▸ **Task to carry out**
Omitting the pictures, print every line below exactly as it stands.

[Items from a data source]
□ □ □
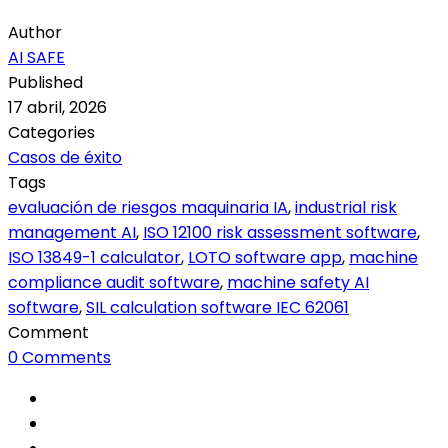
Author
AI SAFE
Published
17 abril, 2026
Categories
Casos de éxito
Tags
evaluación de riesgos maquinaria IA
,
industrial risk
management AI
,
ISO 12100 risk assessment software
,
ISO 13849-1 calculator
,
LOTO software app
,
machine
compliance audit software
,
machine safety AI
software
,
SIL calculation software IEC 62061
Comment
0 Comments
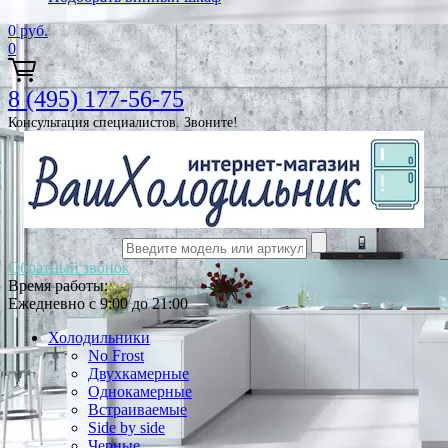
0
руб.
0
8 (495) 177-56-75
Консультация специалистов. Звоните!
Обратный звонок
Время работы:
Ежедневно с 9:00 до 21:00
Холодильники
No Frost
Двухкамерные
Однокамерные
Встраиваемые
Side by side
Черные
□ □ □
▸ **Output of the exercise**
Author
AI SAFE
Published
17 abril, 2026
Categories
Casos de éxito
Tags
evaluación de riesgos maquinaria IA
,
industrial risk
management AI
,
ISO 12100 risk assessment software
,
ISO 13849-1 calculator
,
LOTO software app
,
machine
compliance audit software
,
machine safety AI
software
,
SIL calculation software IEC 62061
Comment
0 Comments
0
руб.
0
8 (495) 177-56-75
Консультация специалистов. Звоните!
Обратный звонок
Время работы:
Ежедневно с 9:00 до 21:00
Холодильники
No Frost
Двухкамерные
Однокамерные
Встраиваемые
Side by side
Черные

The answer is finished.